A questo punto del romanzo appare, sapientemente estranea, la famiglia del Conte Laurenzio, il cui passato oscuro, coperto da una strana amnesia dello stesso, si dipanerà come un oscuro presentimento mai chiarito per tutto il romanzo, che invece narra tutta l’ascesa politica ed umana del Conte attraverso mille avventure, che lo porteranno negli angoli più lontani dell’impero fino alla convocazione a corte da parte dell’Imperatore Giuliano, che lo incarica di una ricerca segretissima su un presunto discendente di Costantino, scampato al massacro di tutti i pretendenti al trono imperiale.

Questa ricerca porterà Laurenzio e Callisto con lui in un viaggio a ritroso nei luoghi dell’infanzia e della memoria alla ricerca di un passato mai chiarito e di un nome misterioso che sembra così evanescente, come colui che lo porta senza saperlo; viaggio che cementa i rapporti tra Laurenzio ed il servo Callisto, rivelandosi un viaggio nell’anima dei due, nei loro ricordi, nei loro affetti, nelle loro convinzioni filosofiche e personali.
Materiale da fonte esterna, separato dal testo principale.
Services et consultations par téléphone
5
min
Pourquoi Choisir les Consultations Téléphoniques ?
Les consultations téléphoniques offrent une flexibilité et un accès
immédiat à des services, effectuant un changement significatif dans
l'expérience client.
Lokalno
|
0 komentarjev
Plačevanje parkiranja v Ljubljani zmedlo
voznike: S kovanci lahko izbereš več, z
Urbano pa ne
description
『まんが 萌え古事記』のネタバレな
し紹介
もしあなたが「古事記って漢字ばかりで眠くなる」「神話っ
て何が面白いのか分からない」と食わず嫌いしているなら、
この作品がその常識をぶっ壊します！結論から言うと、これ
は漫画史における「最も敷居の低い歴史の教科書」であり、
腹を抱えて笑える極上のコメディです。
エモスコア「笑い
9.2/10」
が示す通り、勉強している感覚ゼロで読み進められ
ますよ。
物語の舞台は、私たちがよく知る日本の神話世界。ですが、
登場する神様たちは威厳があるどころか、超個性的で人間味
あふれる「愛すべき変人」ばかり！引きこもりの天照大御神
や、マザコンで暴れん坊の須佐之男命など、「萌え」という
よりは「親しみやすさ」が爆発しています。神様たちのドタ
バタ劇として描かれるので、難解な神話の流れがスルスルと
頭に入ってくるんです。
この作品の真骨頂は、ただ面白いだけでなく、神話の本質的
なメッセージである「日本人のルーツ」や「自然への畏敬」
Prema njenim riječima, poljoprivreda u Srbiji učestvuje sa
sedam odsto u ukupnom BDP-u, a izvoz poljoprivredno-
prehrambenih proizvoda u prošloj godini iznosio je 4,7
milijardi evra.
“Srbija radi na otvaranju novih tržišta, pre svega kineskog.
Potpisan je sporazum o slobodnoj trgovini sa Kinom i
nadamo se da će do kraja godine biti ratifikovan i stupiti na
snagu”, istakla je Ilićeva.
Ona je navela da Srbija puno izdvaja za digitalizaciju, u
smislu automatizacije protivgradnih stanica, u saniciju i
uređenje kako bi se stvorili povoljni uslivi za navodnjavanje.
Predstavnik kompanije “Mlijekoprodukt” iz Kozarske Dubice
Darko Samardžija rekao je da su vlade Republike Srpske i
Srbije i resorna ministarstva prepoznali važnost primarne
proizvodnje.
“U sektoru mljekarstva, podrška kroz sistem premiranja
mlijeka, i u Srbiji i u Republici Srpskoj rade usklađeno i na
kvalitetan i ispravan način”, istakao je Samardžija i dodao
Non rivelo altro della trama, ma mi permetto di citare una delle frasi con cui si chiude il romanzo e che ne riassume la filosofia profonda: “Avevi ragione su questo, padre; un uomo non può vivere senza ricordi, perché noi siamo il nostro passato, siamo ciò che le vicende della vita hanno accumulato, strato dopo strato, su di noi, siamo un bagaglio di esperienza da cui non potremmo prescindere.” (op. cit. pag 382.)

Grazie alla perizia ed alla sensibilità dell’autrice che ci guida nei meandri di questo viaggio esistenziale!

 

II)

Il secondo romanzo riprende alcune tematiche del primo compiendo un ardito passo indietro, rispetto all’avvincente finale, che tanto ci aveva commosso nel romanzo precedente, e con una sorta di salto cronologico ci riporta nel cuore della vicenda partendo da misterioso ritrovamento del diario di Callisto, il cui valore è sconosciuto anche a chi lo detiene come semplice ricordo di famiglia, mentre cela un inquietante mistero.

La vicenda parte da un cadavere ritrovato a Cartagine in una vecchia basilica distrutta, memoria dell’eresia donatista e delle lotte cruente che ne sono seguite, un oscuro mercante, una strana morte ed indizi che, apparentemente chiari, si vanno inspessendo di significati occulti pagina dopo pagina, mano mano che il nostro eroe, il Conte Marco Valerio Laurenzio ed il suo solerte servo Callisto, si occupa di dipanare l’intricata matassa.

In questo nuovo sforzo creativo dell’autrice appaiono tutta una serie di nuovi personaggi; alcuni di altissimo lignaggio, altri familiari e di nuovo legati all’oscuro passato del personaggio principale, altri gustosamente macchiettistici e divertentissimi. Rispetto al primo romanzo ci troviamo qui in una vicenda più lineare e poliziesca, ma soprattutto importante appare l’ambientazione storica, che svetta ad ogni angolo di pagina, fino a formare uno stupendo mosaico dell’era tardo imperiale, che invoglia il lettore ad addentrarsi nella scoperta di questa parte della storia. Ma forse è questo l’inconscio messaggio dell’autrice all’ignaro lettore: trasmettere un amore smodato da studiosa puntigliosa e scientifica del periodo storico accanto al gusto, puramente estetico, della narrazione come fine a se stessa.

I miei complimenti all’autrice per essere riuscita a descrivere in queste pagine un credibile affresco dell’era tardo imperiale e contemporaneamente ambientarvi un’intricata e avvincente vicenda, che mi ha trascinato insonne pagina dopo pagina verso il finale ad effetto.